There are two critical viewpoints from an Islamic viewpoint. Some say that Islam is what the regime says it is and because the regime is unwilling to change it, our actions are futile. Yet another position holds that Islam is and should be what our current laws says it is. This perspective is very close to the political Islam that exists within the regime.

But our greatest opposition comes from the security and intelligence forces who fear the growing connections between women. I believe that there are people within the regime who believe in the necessity to reform the laws but who are opposed to this independent action. I think our situation is similar to the U.S. suffragists in the early 20th century. The regime has a problem with our strategy and prefers that negotiations and change take place behind closed doors. That said, I seriously doubt their will to change the laws since that would fly in the face of their patriarchal interests. Nevertheless, the regime doesn't want women to work together and they would prefer our diversity to divide us. They don't want the different movements to associate with another but the women's movement has to build links with other movements and actions if it is to make its demands more widely heard.

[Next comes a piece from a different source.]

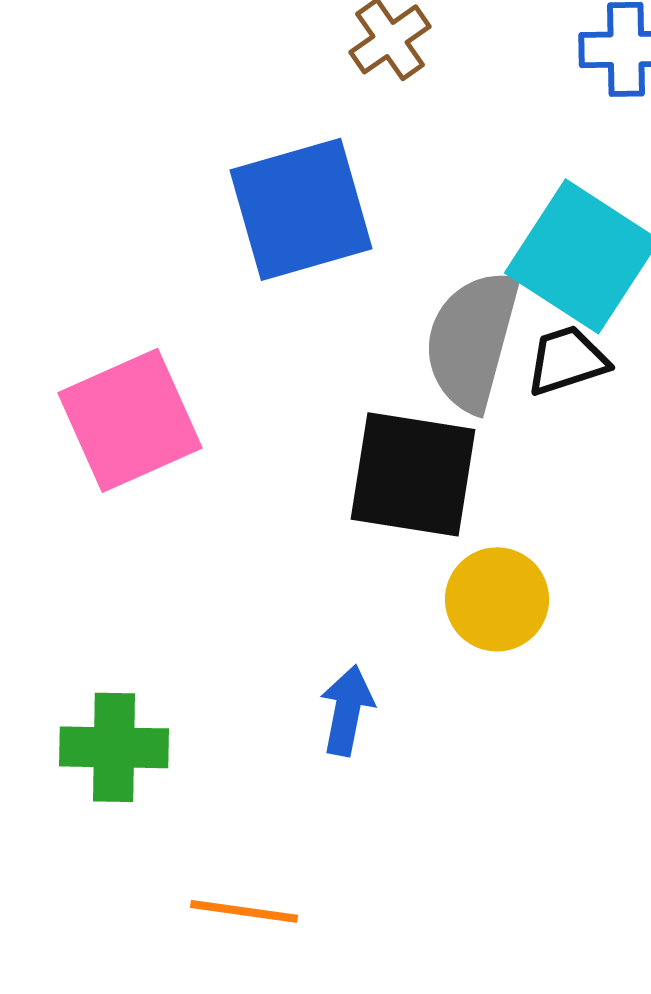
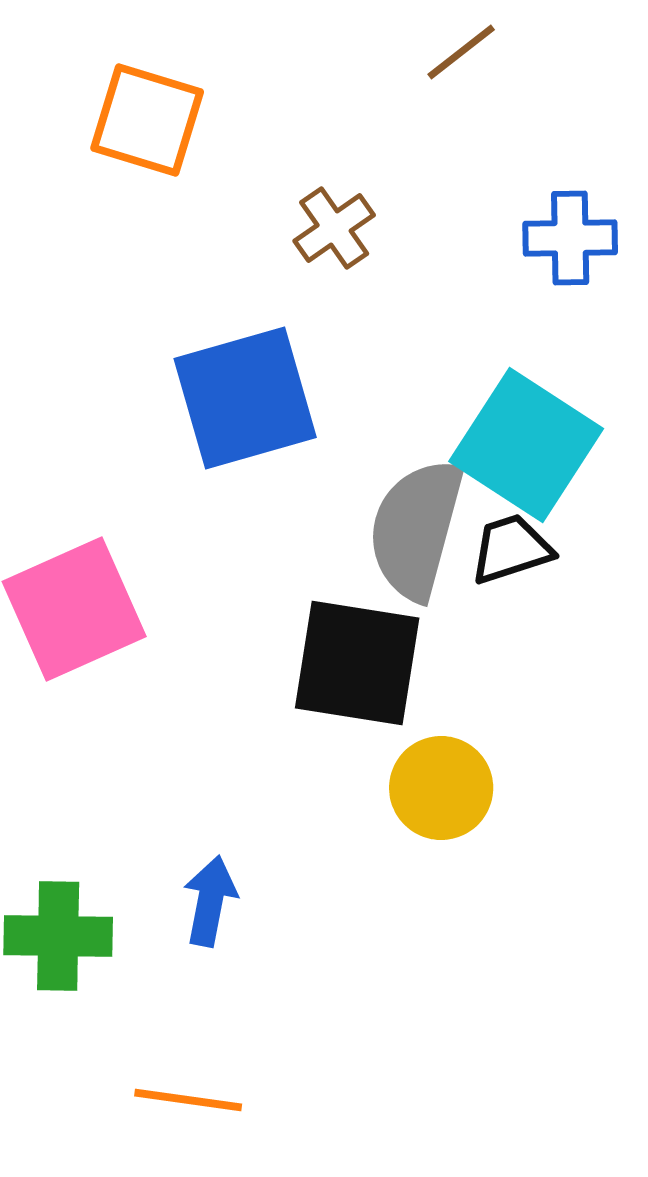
blue arrow: (347, 710) -> (210, 901), moved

Q: How successful has the Campaign been in bringing people together?

JJ: I think that we have become more successful than we initially anticipated. Our goals were general and broad. One was to create a platform where diverse people could participate. Unfortunately, we have been unable to attract the political parties. They still cannot accept that parties operate within movements, not outside them and that they must join in. Because of the current environment, our political parties are closed off and conservative to some extent. As a result, the Campaign has not been able to attract the Participation Party for example.

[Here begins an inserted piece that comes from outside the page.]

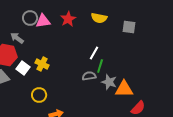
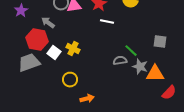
gray square: (129, 27) -> (160, 42), moved
white line: (94, 53) -> (107, 22), moved, turned 72
green line: (100, 66) -> (131, 51), turned -64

The Campaign has been able to enter people's homes and gain supporters, and has volunteers throughout the world. It has grown a great deal and has garnered broad support. Perhaps least expectedly, its discourse has entered the ranks of the regime and there are sympathizers within the power structures as well.

There have been setbacks and obstacles as well, such as the Family Support bill presented by the current government, which further curtails women's rights. But there has been great resistance to this bill from the start and opposition is growing. Some parliament representatives - among them even "fundamentalists" - have taken a stand against it. During the last year, the just and rightful demands of women have become popular and have even found supporters within the regime.

Q: The Campaign activists have steadily been under attack. How do you assess the impact of the continuing persecution?

JJ: The actions of the security forces have had some unintended consequences. It has elevated the visibility of the Campaign because with every arrest and detainment, its news is spread throughout the world. I don't think we would have attracted as many supporters and activists if the Campaign had been allowed to progress quietly. These arrests have kept the Campaign alive and high on the public's consciousness. It's true that the arrests have also caused fear but they also confirm that the Campaign is alive and active despite the pressures. On the one hand, people are arrested but on the other, people are still going out and collecting signatures. This has a positive impact on people who see that the Campaign and its activists are serious and committed about reforming discriminatory laws. People respect that. Of course, some supporters drop out along the way too which is damaging. The persecution forces us to continuously rethink out tactics and future steps to keep the Campaign alive, and of course creates numerous worries, which occupies a lot of energy and time.

Q: How hopeful are you for the Campaign?

JJ: I'm very hopeful and optimistic. In the past two years, women's issues have become much more widely discussed throughout society. It is well on its way and will continue unless something unusual happens, like war, to stop its progression.

I really don't think it's possible to stifle women's discourse of gender equality. Women are much stronger now than ever. Yes, I'm very hopeful.